От конвоя объяснений было не добиться: солдаты отмахивались от жалобного цыганского нытья и бурчали:
«Куда надо — туда и едете…»
Светлана сорвала голос, требуя начальника эшелона. Солдаты посматривали удивлённо, слушая правильную городскую речь таборной девчонки, — но начальство так никто и не позвал.
— Если бы хоть до телефона добраться! — сквозь зубы пробормотала Светлана. — Я бы дозвонилась отцу — и всех бы сразу выпустили!
— Как же, жди, выпустят они, — присвистнул сквозь зубы Матвей. — Это же тебе не из участка гадалок вызволять! Если такое дело началось, если всех цыган разом из Москвы увезли, — батька ваш не поможет. Это, видать, с самого верху приказ был.
— Да что же это может быть за приказ такой?! — взорвалась Светлана — и тут же умолкла, испуганно оглянувшись на спящих людей. Но никто не проснулся. И минуту спустя Светлана продолжала чуть слышно. — Что это за приказ, если ни в чём не повинных людей загоняют в вагоны и везут неизвестно куда? Как скотину! Кто мог отдать такой приказ? Я уверена, надо разобраться, найти того, кто додумался до этого, и…

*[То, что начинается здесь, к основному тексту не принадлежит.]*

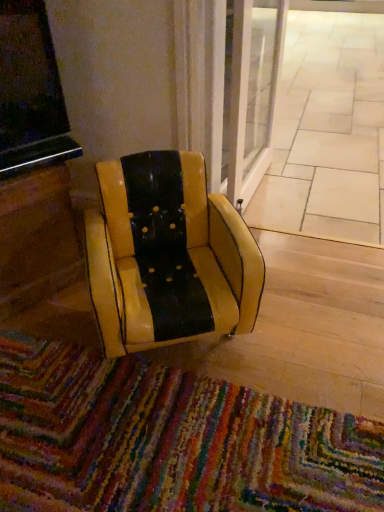 Question: In the image, is multicolored woven mat at lower center on the left side or the right side of yellow leather chair at center?

Choices:
 (A) right
 (B) left

Answer: (B)

Question: Is point click(x=321, y=467) closer or farther from the camera than point click(x=137, y=164)?

Choices:
 (A) farther
 (B) closer

Answer: (B)

Question: Which of these objects is positioned closest to the beige tile pavement at center?

Choices:
 (A) multicolored woven mat at lower center
 (B) yellow leather chair at center

Answer: (B)

Question: Based on their relative distances, which object is nearer to the beige tile pavement at center?

Choices:
 (A) yellow leather chair at center
 (B) multicolored woven mat at lower center

Answer: (A) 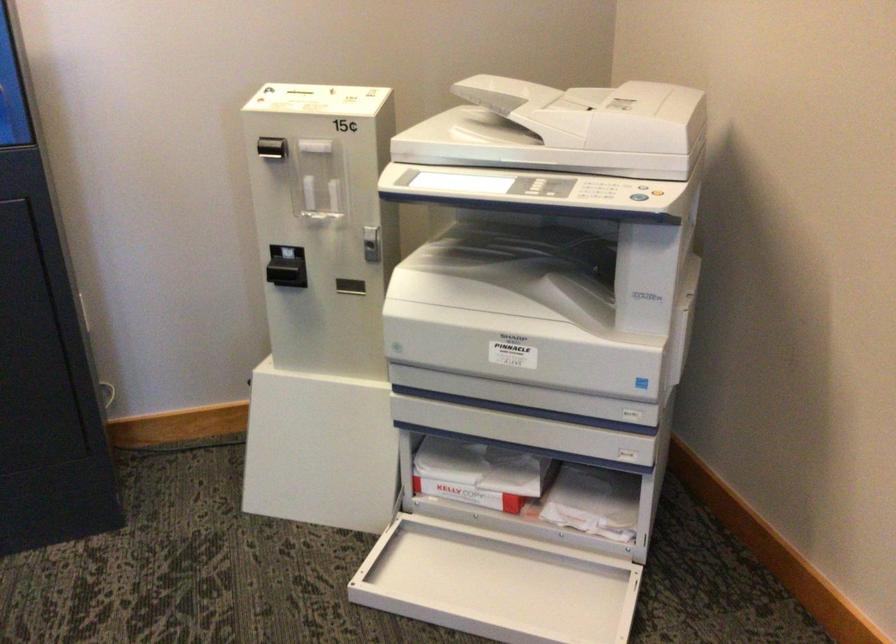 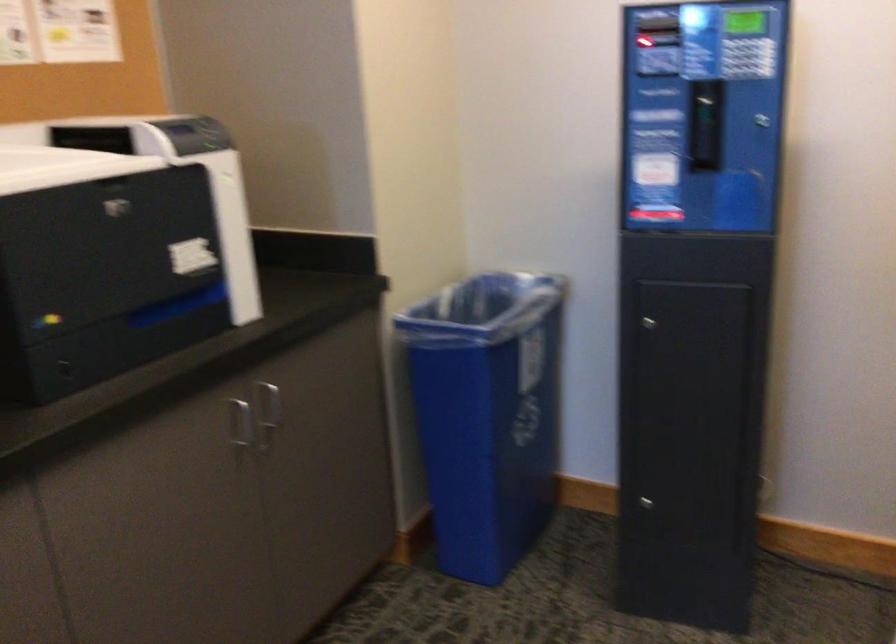 Question: The camera is either moving clockwise (left) or counter-clockwise (right) around the object. The first image is from the beginning of the video and the second image is from the end. Is the camera moving left or right when shooting the video?

Choices:
 (A) Left
 (B) Right

Answer: (B) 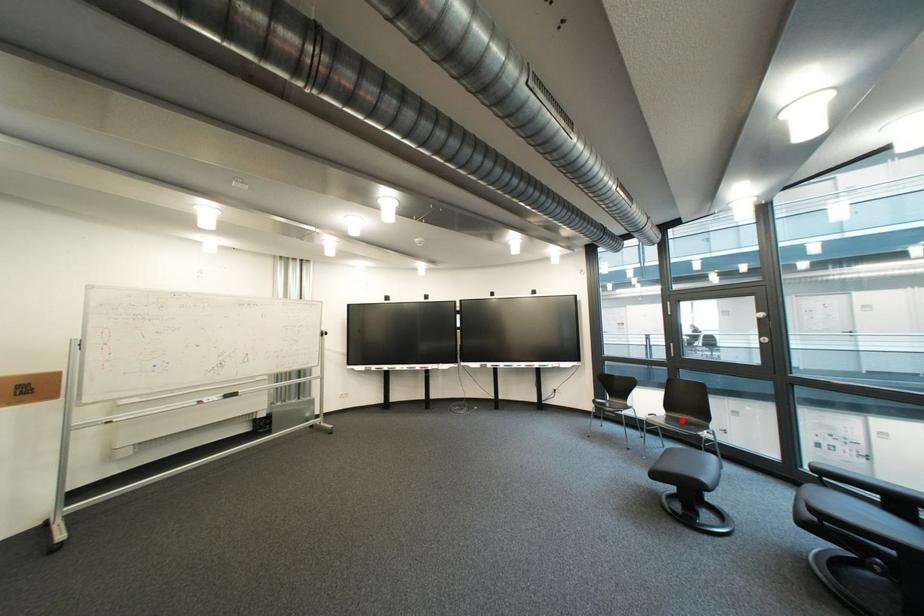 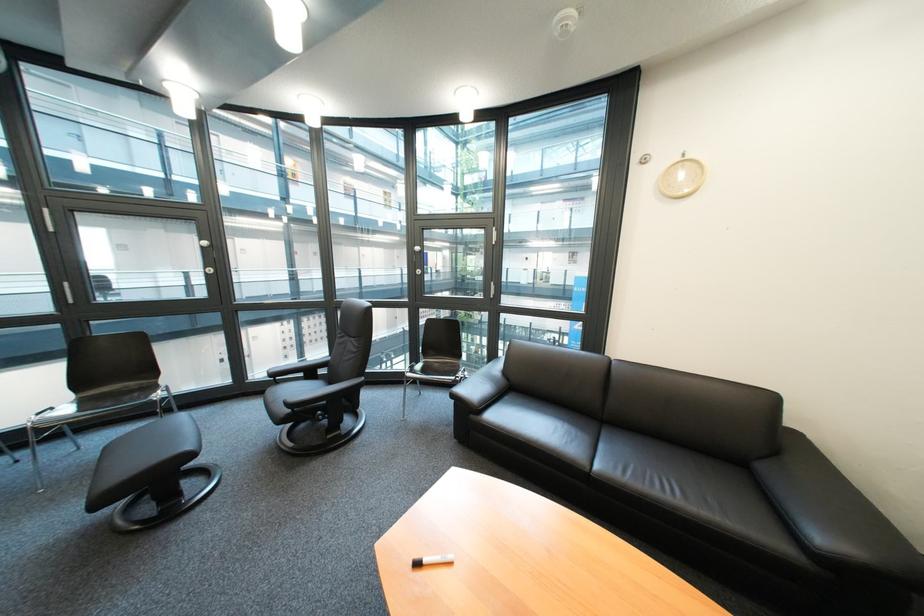 Find the pixel in the second image that matches the highlighted location in the first image.

(98, 403) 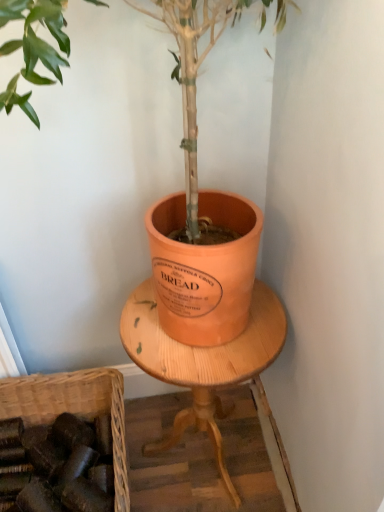 Identify the location of vacant space situated above wooden round table at center (from a real-world perspective). This screenshot has width=384, height=512. (212, 339).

— Ох, Светка, закройся, — тяжело вздохнул Матвей. — Доигрались ваши, только и всего.
— Что?.. — задохнулась Светлана, забыв даже о ладони Ибриша, снова опустившейся на её пальцы. — Что ты такое говоришь?! Мотька! Кто доигрался — малые дети? Таборные бабки?! Да ты с ума, что ли, сошёл?! Повернулся же язык сказать такое…

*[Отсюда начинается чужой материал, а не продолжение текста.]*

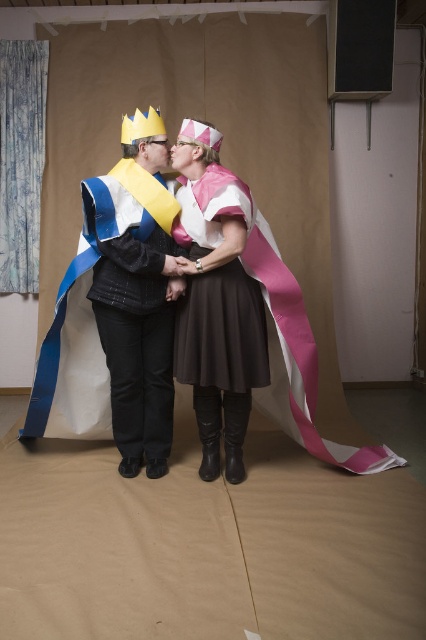 In the scene shown: Does pink satin cape at center appear on the right side of matte black jacket at center?

Yes, pink satin cape at center is to the right of matte black jacket at center.

Locate an element on the screen. The image size is (426, 640). pink satin cape at center is located at coordinates (216, 316).

The height and width of the screenshot is (640, 426). I want to click on pink satin cape at center, so click(216, 316). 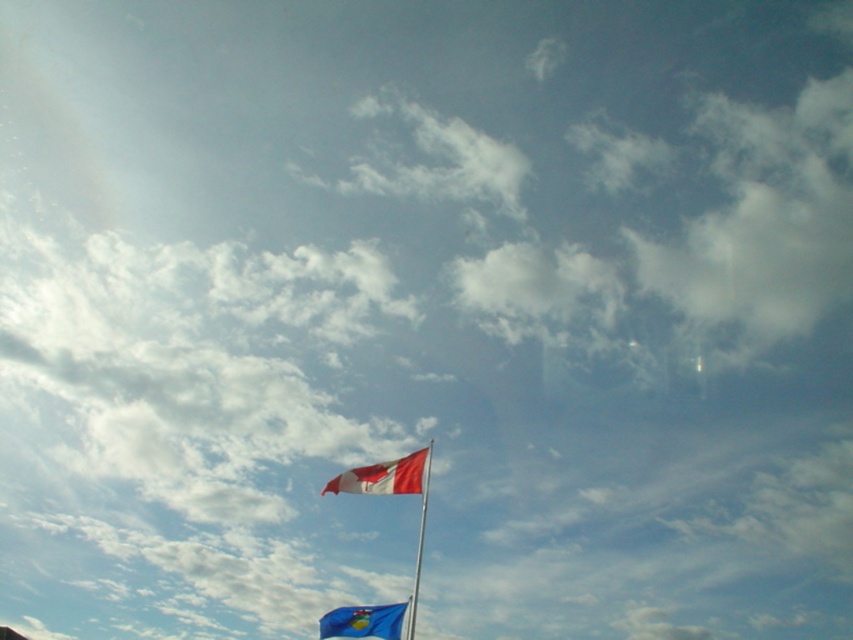 Question: Can you confirm if blue fabric flag at lower center is wider than metallic flag pole at center?

Choices:
 (A) no
 (B) yes

Answer: (B)

Question: Which object appears farthest from the camera in this image?

Choices:
 (A) blue fabric flag at lower center
 (B) metallic flag pole at center

Answer: (A)

Question: Does blue fabric flag at lower center appear on the right side of metallic flag pole at center?

Choices:
 (A) yes
 (B) no

Answer: (B)

Question: Which of the following is the farthest from the observer?

Choices:
 (A) red fabric flag at center
 (B) metallic flag pole at center
 (C) blue fabric flag at lower center

Answer: (A)

Question: Among these points, which one is nearest to the camera?

Choices:
 (A) (325, 616)
 (B) (379, 472)

Answer: (A)

Question: Does red fabric flag at center have a larger size compared to blue fabric flag at lower center?

Choices:
 (A) no
 (B) yes

Answer: (B)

— Ой, ну вот да! Повернулся и не отвалился! — Мотька сел на нарах, по-турецки поджав под себя ноги, привалился спиной к стене, достал из-за уха окурок. Рыжий огонёк вспыхнувшей спички озарил сердитую физиономию парня. — Эти ваши неповинные цыгане всю Москву замучили! Все окраины — в таборах, плюнуть некуда! На Рогожской заставе — под каждым кустом по цыгану кверху пузом лежит! По улицам толпами гадалки шляются! У киосков цыганята голые скачут, пляшут, на штанах виснут — дай копеечку! Да ладно бы просили — уже из рук выдирали! И харчи, и кошельки! Ну — скажешь, не было? А были и такие, что по окнам лазили… Ибриш, а вот что ты меня тыкаешь?! Тут что — чужие есть? Вот и кончилось у начальства терпенье! Сгребли всю вашу шантрапу в вагоны — и вывезли! Слава богу, что и впрямь не постреляли…
Ибриш смотрел сквозь окно на бегущую за эшелоном голубую звезду.

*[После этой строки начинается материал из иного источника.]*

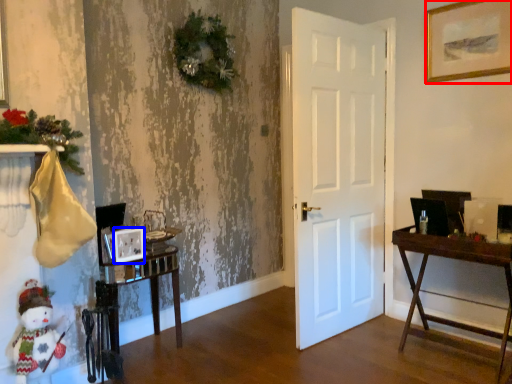 Question: Which object appears closest to the camera in this image, picture frame (highlighted by a red box) or picture frame (highlighted by a blue box)?

Choices:
 (A) picture frame
 (B) picture frame

Answer: (B) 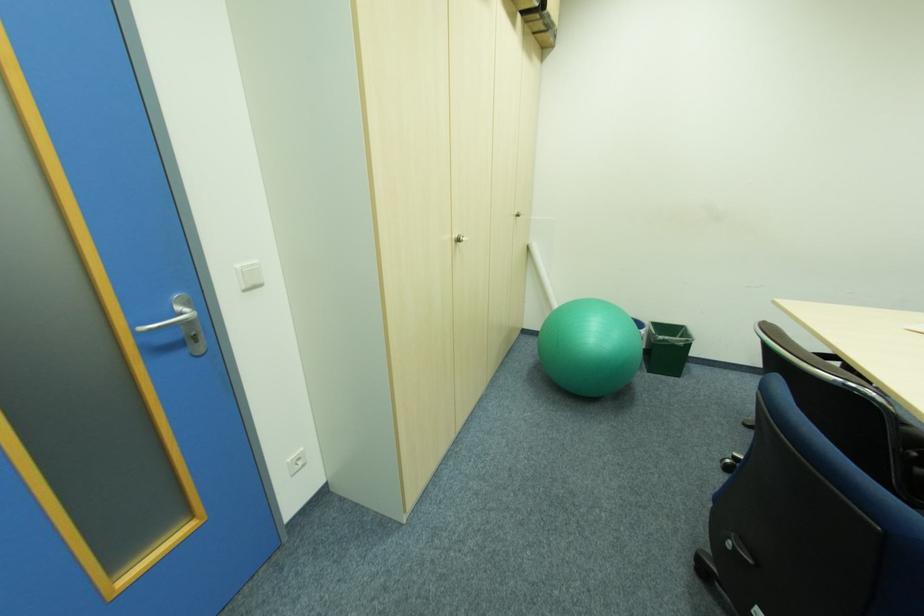 Identify the location of white electrical outlet. Image resolution: width=924 pixels, height=616 pixels. (296, 462). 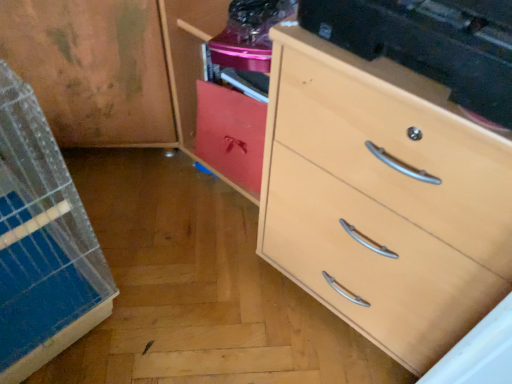 In order to click on vacant area in front of matte red cabinet at center in this screenshot , I will do `click(219, 224)`.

— Охраняют здесь плохо, — не спеша выговорил он, и четыре головы разом повернулись к нему. — Наша мелюзга вчера с болгарами говорила. Так те рассказывали, — ихних четверо убежали. Молодые мужики с жёнами. По ним и не стреляли даже! Так что, Мотька, бери сестёр — да дёргайте. Сейчас ещё день-другой пройдёт, охрана после болгар успокоится, — и бегите.
— А ты? — шёпотом спросила Светлана. — Я… Я имею в виду — вы? Ты, тётя Сима?
— У Симки — дети малые, ей не добежать. — Голос Ибриша звучал ровно, словно он не понял, что означала эта короткая Светкина оговорка. — А я её как здесь кину? Нет, я со своими останусь. А вам бежать надо. Патринку нам оставьте, мы за ней, как за родной, присмотрим.
— Ай! — вдруг вскрикнула Машка. Это Патринка вцепилась в её локоть горячими, неожиданно сильными пальцами. — Ты что? Больно же!
— Машка… Не… не бросайте меня… Не хочу… Нет…
— Дура! Нет, конечно! С ума сошла? Никуда мы тебя не бросим… — Машка, вскинув голову, гневно засопела. — Светка, я Патринку тут не кину, как хочешь! Я с ней останусь, а вы с Мотькой бегите!
— Ты свихнулась, чокнутая? Я тебя оставлю здесь? Здесь?! Ну, вот что, Мотька, беги-ка ты один! Ты справишься, ты беспризорником был, ты до Москвы мигом доберёшься! Придёшь к отцу! И всех цыган выпустят сразу! Дядя Максим должен понять, он пойдёт к своему начальству, к самому товарищу Калинину, и…
— Нет уж, Светка. Я без вас никуда, — угрюмо отозвался Матвей. — С какой я рожей к вашему батьке приду? Что скажу ему? Что на погибель сестёр бросил?
— На какую погибель, что ты несёшь?! — взорвалась Светлана: из темноты яростно блеснули белки глаз. — Цыган просто везут подальше от столицы, и…
— Или вы со мной — или никак! — резко перебил её Матвей.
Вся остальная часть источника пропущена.